よって、指定席の車内において座席を使用する場合には、たとえ未就学児であっても小児運賃と小児特急料金が必要です。

このことは(特に混雑した車内において)アナウンスにより改めて周知されることがあります。

大人の半額とはいえ、ちょっと痛い出費になりますが、座席を使うのであればそうなりますので、ちゃんとお支払いしましょう。

ちなみに…ガラガラの車内である場合。

実態としてはお膝の上のお子様を一時的に隣の座席に座らせる行為は即座に問題になることはあまりありません。

しかし、これはかなり黒寄りのグレー。あくまで規則では「指定を行う座席又は寝台を幼児又は乳児だけで使用」した場合は、その子を小児として取り扱う取り決めがされています。

「座席を確保する場合」という規則であれば空席である限り座らせるのは合法なのですが、あくまで「座席を使用する場合」と規定されている以上、空席であっても座らせるのは本来はダメ。

実態では目をつぶってくれる路線があることも知っていますが…あくまでダメであることを頭に入れておきましょう。そうすれば、自然と状況をわきまえた行動が伴うはずですね。

自由席の場合

一方、自由席の場合は話が変わります。

旅客営業規則第73条第2項(4)で規定されているのは、指定を行う座席に対してのみです。

自由席の場合は、指定を行っていないわけですから、未就学児を座席に座らせても小児扱いにはなりません。つまり、無料でそのまま使えます。

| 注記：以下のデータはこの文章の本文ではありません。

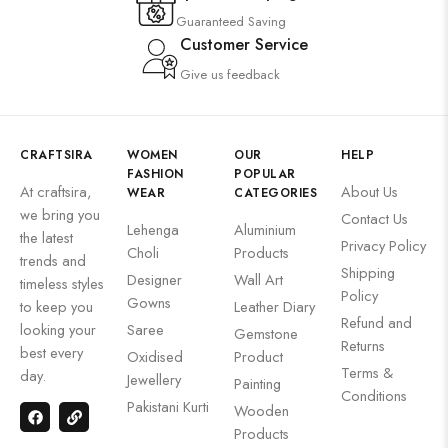
Guaranteed Saving
Customer Service
Give us feedback
CRAFTSIRA
WOMEN
OUR
HELP
FASHION
POPULAR
At craftsira,
About Us
WEAR
CATEGORIES
we bring you
Contact Us
Lehenga
Aluminium
the latest
Privacy Policy
Choli
Products
trends and
Shipping
Designer
Wall Art
timeless styles
Policy
Gowns
to keep you
Leather Diary
Refund and
looking your
Saree
Gemstone
Returns
best every
Oxidised
Product
Terms &
day.
Jewellery
Painting
Conditions
Pakistani Kurti
Wooden
Products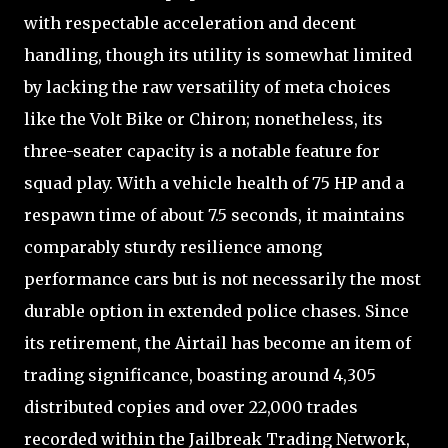
with respectable acceleration and decent
handling, though its utility is somewhat limited
by lacking the raw versatility of meta choices
like the Volt Bike or Chiron; nonetheless, its
three-seater capacity is a notable feature for
squad play. With a vehicle health of 75 HP and a
respawn time of about 7.5 seconds, it maintains
comparably sturdy resilience among
performance cars but is not necessarily the most
durable option in extended police chases. Since
its retirement, the Airtail has become an item of
trading significance, boasting around 4,305
distributed copies and over 22,000 trades
recorded within the Jailbreak Trading Network,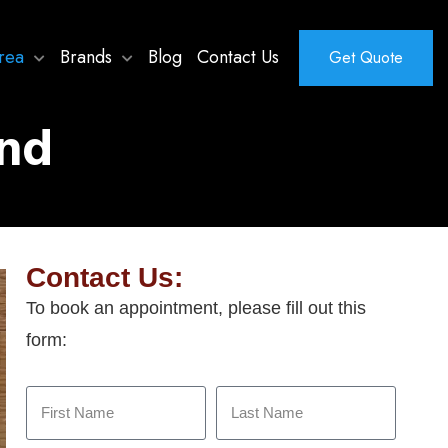
rea
Brands
Blog
Contact Us
Get Quote
and
Contact Us:
To book an appointment, please fill out this
form: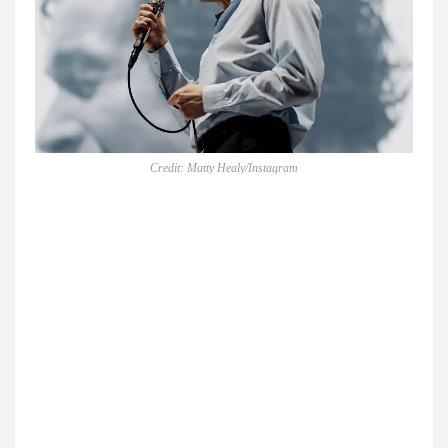
Credit: Matty Healy/Instagram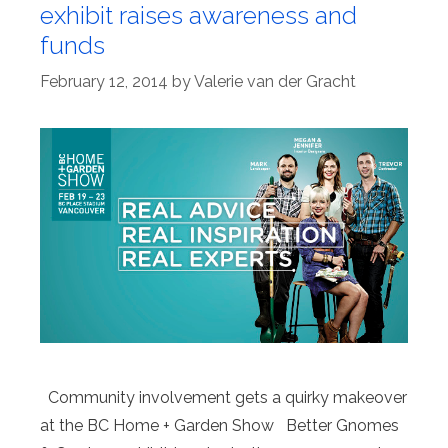
exhibit raises awareness and
funds
February 12, 2014
by
Valerie van der Gracht
Community involvement gets a quirky makeover
at the BC Home + Garden Show Better Gnomes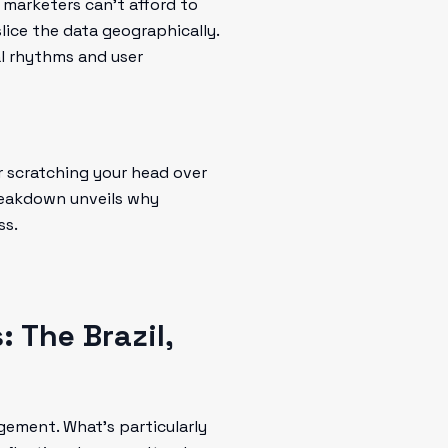
 marketers can’t afford to
slice the data geographically.
al rhythms and user
r scratching your head over
breakdown unveils why
ss.
 The Brazil,
ement. What's particularly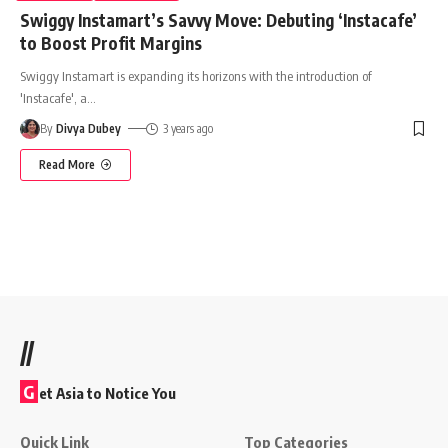
Swiggy Instamart’s Savvy Move: Debuting ‘Instacafe’
to Boost Profit Margins
Swiggy Instamart is expanding its horizons with the introduction of
'Instacafe', a
…
By
Divya Dubey
3 years ago
Read More
//
G
et Asia to Notice You
Quick Link
Top Categories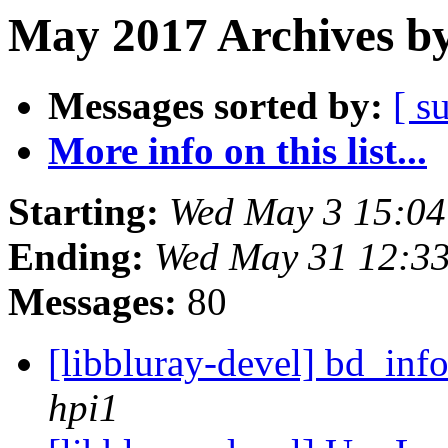
May 2017 Archives by
Messages sorted by:
[ s
More info on this list...
Starting:
Wed May 3 15:0
Ending:
Wed May 31 12:3
Messages:
80
[libbluray-devel] bd_inf
hpi1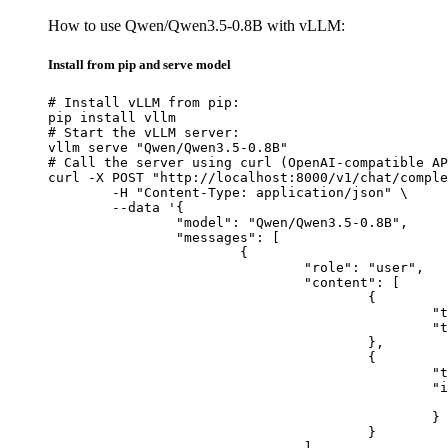
How to use Qwen/Qwen3.5-0.8B with vLLM:
Install from pip and serve model
# Install vLLM from pip:

pip install vllm

# Start the vLLM server:

vllm serve "Qwen/Qwen3.5-0.8B"

# Call the server using curl (OpenAI-compatible AP
curl -X POST "http://localhost:8000/v1/chat/comple
	-H "Content-Type: application/json" \

	--data '{

		"model": "Qwen/Qwen3.5-0.8B",

		"messages": [

			{

				"role": "user",

				"content": [

					{

						"type": "text",

						"text": "Describe this image in one sentence."

					},

					{

						"type": "image_url",

						"image_url": {

							"url": "https://cdn.britannica.com/61/93061-050-99147DCE/Statue-of-Liberty-Island-New-Yo
						}

					}

				]
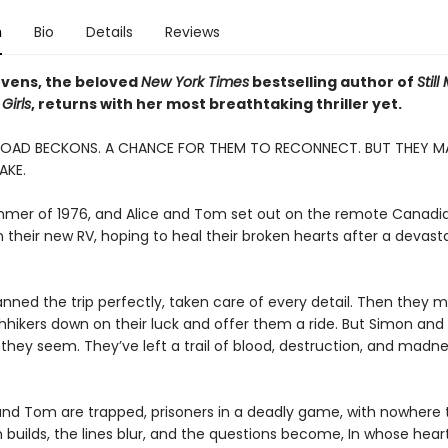
n
Bio
Details
Reviews
vens, the beloved
New York Times
bestselling author of
Still
Girls
, returns with her most breathtaking thriller yet.
ROAD BECKONS. A CHANCE FOR THEM TO RECONNECT. BUT THEY M
AKE.
ummer of 1976, and Alice and Tom set out on the remote Canadi
 their new RV, hoping to heal their broken hearts after a devast
anned the trip perfectly, taken care of every detail. Then they 
hhikers down on their luck and offer them a ride. But Simon and
 they seem. They’ve left a trail of blood, destruction, and madn
and Tom are trapped, prisoners in a deadly game, with nowhere t
 builds, the lines blur, and the questions become, In whose heart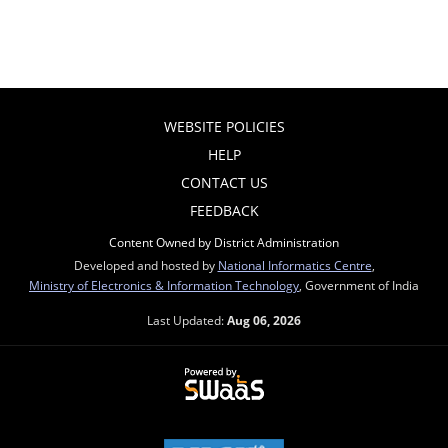
WEBSITE POLICIES
HELP
CONTACT US
FEEDBACK
Content Owned by District Administration
Developed and hosted by
National Informatics Centre
,
Ministry of Electronics & Information Technology
, Government of India
Last Updated:
Aug 06, 2026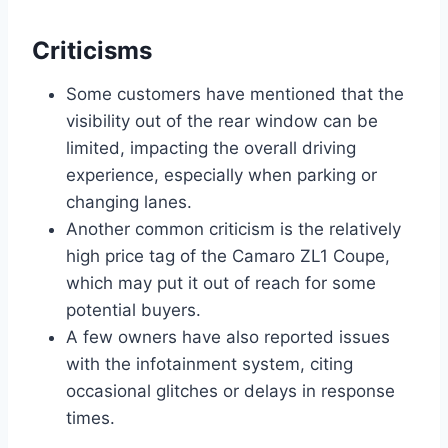
Criticisms
Some customers have mentioned that the
visibility out of the rear window can be
limited, impacting the overall driving
experience, especially when parking or
changing lanes.
Another common criticism is the relatively
high price tag of the Camaro ZL1 Coupe,
which may put it out of reach for some
potential buyers.
A few owners have also reported issues
with the infotainment system, citing
occasional glitches or delays in response
times.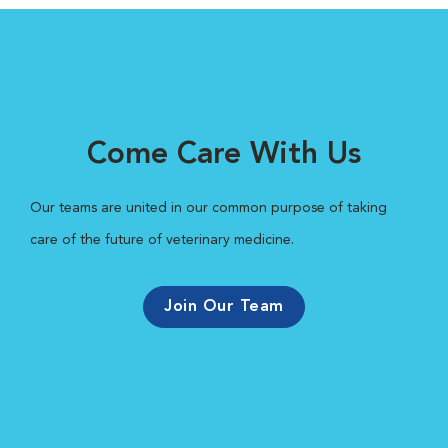
Come Care With Us
Our teams are united in our common purpose of taking
care of the future of veterinary medicine.
Join Our Team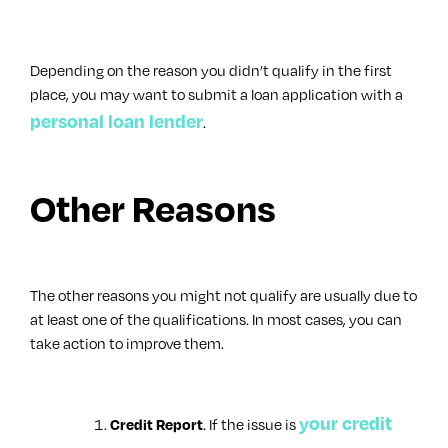
Depending on the reason you didn’t qualify in the first
place, you may want to submit a loan application with a
personal loan lender
.
Other Reasons
The other reasons you might not qualify are usually due to
at least one of the qualifications. In most cases, you can
take action to improve them.
your credit
. If the issue is
Credit Report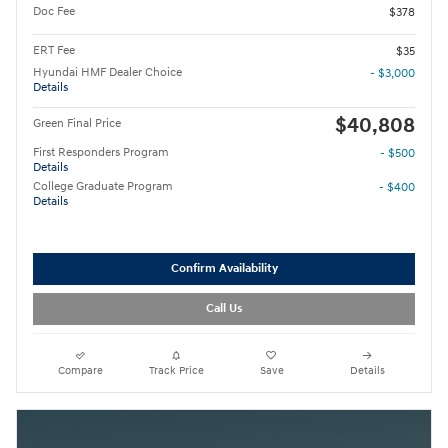
Doc Fee
$378
ERT Fee
$35
Hyundai HMF Dealer Choice
- $3,000
Details
$40,808
Green Final Price
First Responders Program
- $500
Details
College Graduate Program
- $400
Details
Confirm Availability
Call Us
Compare
Track Price
Save
Details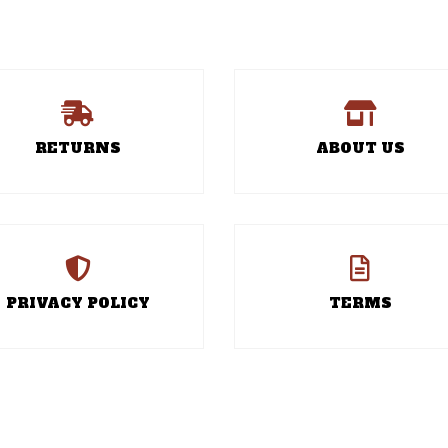
RETURNS
ABOUT US
PRIVACY POLICY
TERMS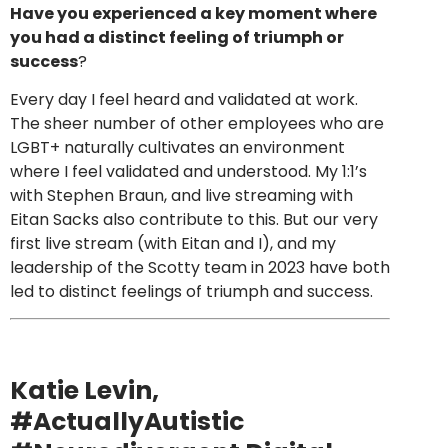
Have you experienced a key moment where
you had a distinct feeling of triumph or
success
?
Every day I feel heard and validated at work.
The sheer number of other employees who are
LGBT+ naturally cultivates an environment
where I feel validated and understood. My 1:1’s
with Stephen Braun, and live streaming with
Eitan Sacks also contribute to this. But our very
first live stream (with Eitan and I), and my
leadership of the Scotty team in 2023 have both
led to distinct feelings of triumph and success.
Katie Levin
,
#ActuallyAutistic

自由席の座席であれば、無料で堂々と1席使ってOKです。

ただし、自由席車両が混雑していて立ち客が出ているときは、無理のない範囲内で譲り合いのお心がけを。

普通列車普通車指定席

ここでの普通列車には快速列車を含みます

主に臨時列車や観光列車として運転されている普通列車普通車指定席。

お子様連れの場合では、例えば「ポケモントレイン」などが利用機会が多い例として挙げられると思います。

未就学ですが、小児運賃・料金を払っています

このような列車は全車指定席であることが多く、乗車には指定席券が必要になります。

もし、未就学児であっても、座席を必要とする場合は小児と同じ扱いになりますので、小児運賃と小児料金がかかります。

特にボックスシート型の観光列車の場合、乳児でない限り膝の上は厳しいと思います。また、人気列車であるため、隣接の空席は埋まることが多いです。

よって、未就学児でも座席を確保されることを強くお勧めします。

風っこの車内

普通列車グリーン車自由席

最後に、首都圏を中心に走る二階建ての車両「普通列車グリーン車自由席」について触れたいと思いますが…

これはちょっと難しいですよ。

結論は「未就学児無料」

結論から言うと、首都圏の普通列車グリーン車は自由席であり、座席の指定を行っていないので、未就学児が1席使っても料金はかかりません

このことは、遠回しながらJR東日本の公式サイトで説明書きがあります。

◆「幼児」、「乳児」の運賃・料金
「幼児」、「乳児」は無料ですが、次の場合は「こども」のきっぷが必要です。
1.「おとな」または「こども」1人に随伴される「幼児」の人数が2人を超える場合(3人目から「こども」のきっぷが必要です)
2.「幼児」「乳児」が1人で指定席、グリーン席(自由席グリーン車を除く)、寝台等を利用する場合
3.「幼児」が単独で旅行する場合

引用:子どもが列車に乗る時にはどのようなきっぷが必要ですか?(JR東日本)

「こどものきっぷが必要」とされる場合から、わざわざ「自由席グリーン車」を除いています。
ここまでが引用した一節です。